Por Evandro Lopes

Num cenário saturado de mensagens, promessas e campanhas visualmente impecáveis, o que deveria conectar passou a cansar. A presença onipresente de marcas em nossos feeds, playlists e rotinas não tem sido suficiente para gerar vínculos reais. Ainda que a exposição nunca tenha sido tão ampla, a relevância parece cada vez mais escassa. Porque a construção de marca não é mais sobre aparecer, mas sobre significar, e muitas empresas ainda não perceberam essa virada.

De acordo com o relatório Meaningful Brands, realizado pelo Havas Group, 77% das marcas poderiam desaparecer hoje que ninguém sentiria falta. O dado revela mais do que um desinteresse pontual: expõe uma falha sistêmica na capacidade das marcas de ocuparem um espaço emocional legítimo na vida das pessoas. Isso acontece porque, apesar dos investimentos em estética, tecnologia e alcance, boa parte das empresas segue pautando seu branding em premissas ultrapassadas, aquelas que priorizam performance e controle, mas negligenciam escuta e afeto.

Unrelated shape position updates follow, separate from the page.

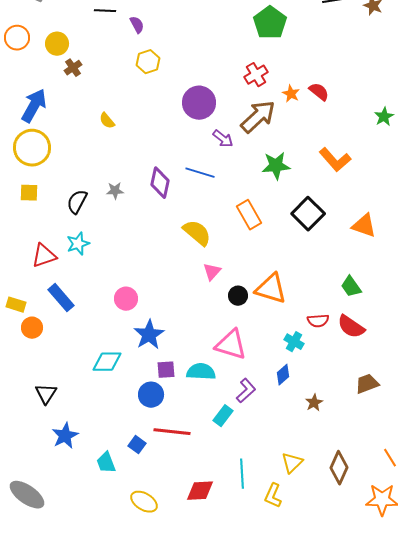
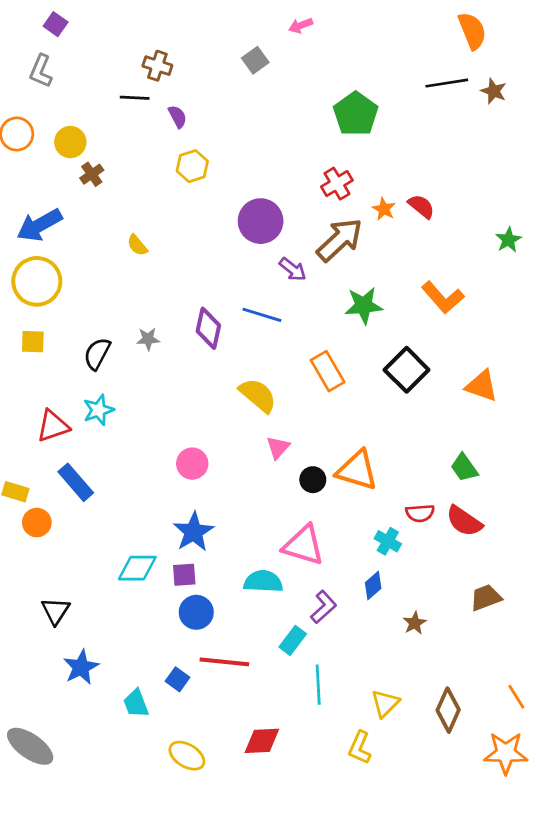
blue arrow: (34, 106) -> (39, 225), turned -148
pink circle: (126, 299) -> (192, 464), moved
purple square: (166, 370) -> (184, 575), moved
cyan line: (242, 474) -> (318, 685), moved

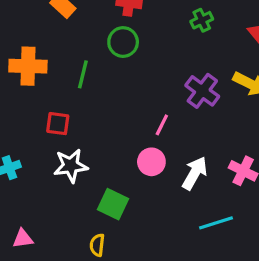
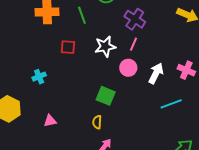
green line: (83, 74) -> (82, 15), turned -30
purple cross: (202, 91) -> (135, 19), moved
white star: (71, 166) -> (105, 47), moved

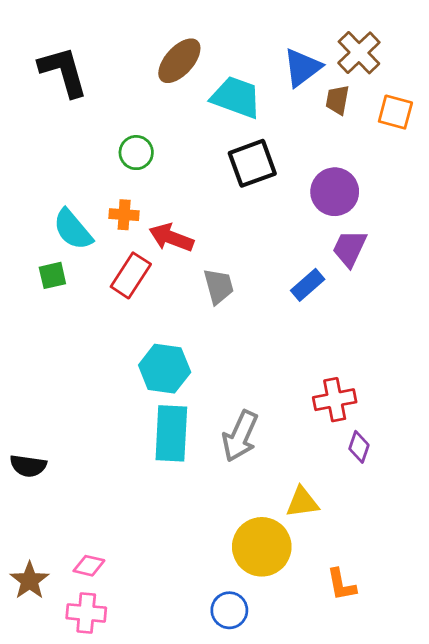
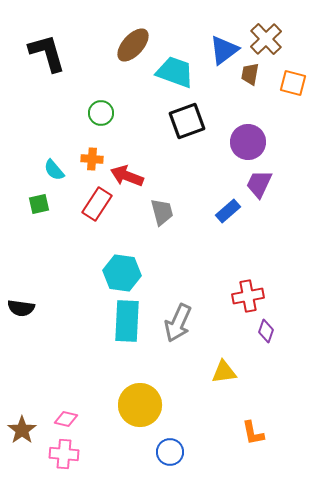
cyan semicircle: (73, 230) -> (54, 170), size x0.7
black semicircle: (28, 466) -> (21, 308), moved
yellow circle: (262, 547) -> (140, 405), moved

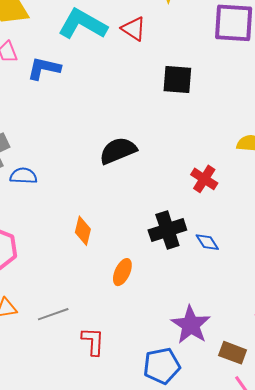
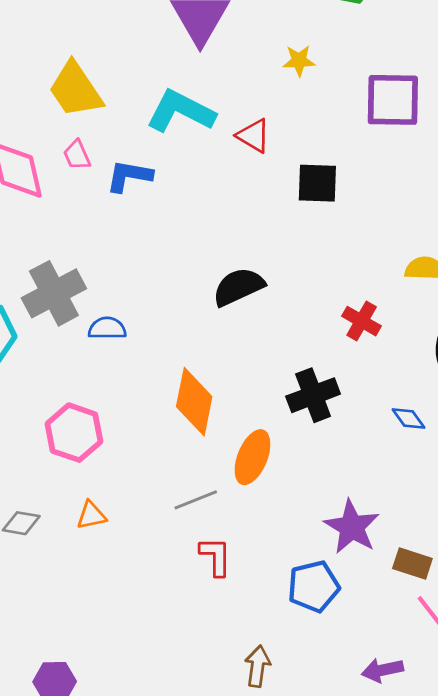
red triangle: (134, 29) -> (253, 136), moved
orange diamond: (83, 231) -> (194, 402), size x1.6
blue diamond: (207, 242) -> (409, 418), moved
orange ellipse: (122, 272) -> (252, 457), size x1.4
gray line: (53, 314) -> (196, 500), moved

O maior risco, portanto, não vem da concorrência. Ele está dentro da própria organização, entranhado nas mentalidades que resistem a repensar o papel simbólico da marca. “Não é o seu concorrente que ameaça sua marca. É o modelo mental ultrapassado dentro da sua própria empresa.” Essa percepção, embora desconfortável, precisa ser dita. Continuar operando sob o velho paradigma, aquele que acredita que repetição gera lembrança e que visibilidade basta para gerar conexão, é insistir em uma lógica que não resiste ao novo comportamento do consumidor.

Esse novo consumidor não apenas deseja experiências coerentes, como também passou a cobrar responsabilidade das marcas com relação ao que elas defendem. O Edelman Trust Barometer revela que 71% das pessoas perdem confiança em empresas que divulgam propósitos que não são praticados de forma concreta. Ou seja, não basta mais comunicar valores: é preciso viver esses valores em cada ponto de contato, em cada decisão, em cada atitude. A dissonância entre discurso e prática, antes tolerada, agora compromete não apenas a imagem, mas a legitimidade da marca.

No entanto, muitas empresas continuam reféns de uma lógica de entrega constante, como se o volume de conteúdo pudesse compensar a falta de substância. Byung-Chul Han descreve essa dinâmica como a “sociedade do desempenho”, onde a busca por produtividade se transforma em autoexploração. O branding, inserido nesse contexto, muitas vezes se converte em uma vitrine de excessos: discursos inflados, campanhas ansiosas por engajamento, e uma constante reinvenção que esconde a ausência de uma base sólida.

Para quebrar esse ciclo, é preciso mais do que um novo posicionamento ou uma identidade visual redesenhada. É necessário rever o sistema interno de crenças que sustenta a marca. Isso implica escutar com profundidade, dar espaço para o silêncio, abandonar a lógica da sedução publicitária e assumir, de forma autêntica, a própria verdade. Quando a marca é vivida de dentro para fora, ela começa a ser percebida como algo mais do que uma promessa: torna-se presença.

Essa mudança não é apenas estratégica, mas também cultural. Ela exige disposição para romper com a ideia de que branding é um exercício de convencimento, quando na verdade é uma prática de coerência. As marcas que resistem a essa transição permanecem visíveis, mas irrelevantes. As que têm coragem de atravessá-la se tornam memoráveis, não por serem perfeitas, mas por serem inteiras.

No fim, a marca que permanece não é a mais presente no imaginário coletivo, mas a que consegue refletir com consistência o que é, o que acredita e o que entrega. Para isso, é preciso abrir mão da performance constante e reconhecer que, na maioria das vezes, o cliente já não busca mais o que impressiona, ele procura o que é verdadeiro. E só quem se permite ser real será, de fato, lembrado.

*Evandro Lopes é CEO da SLComm, empreendedor, palestrante e consultor.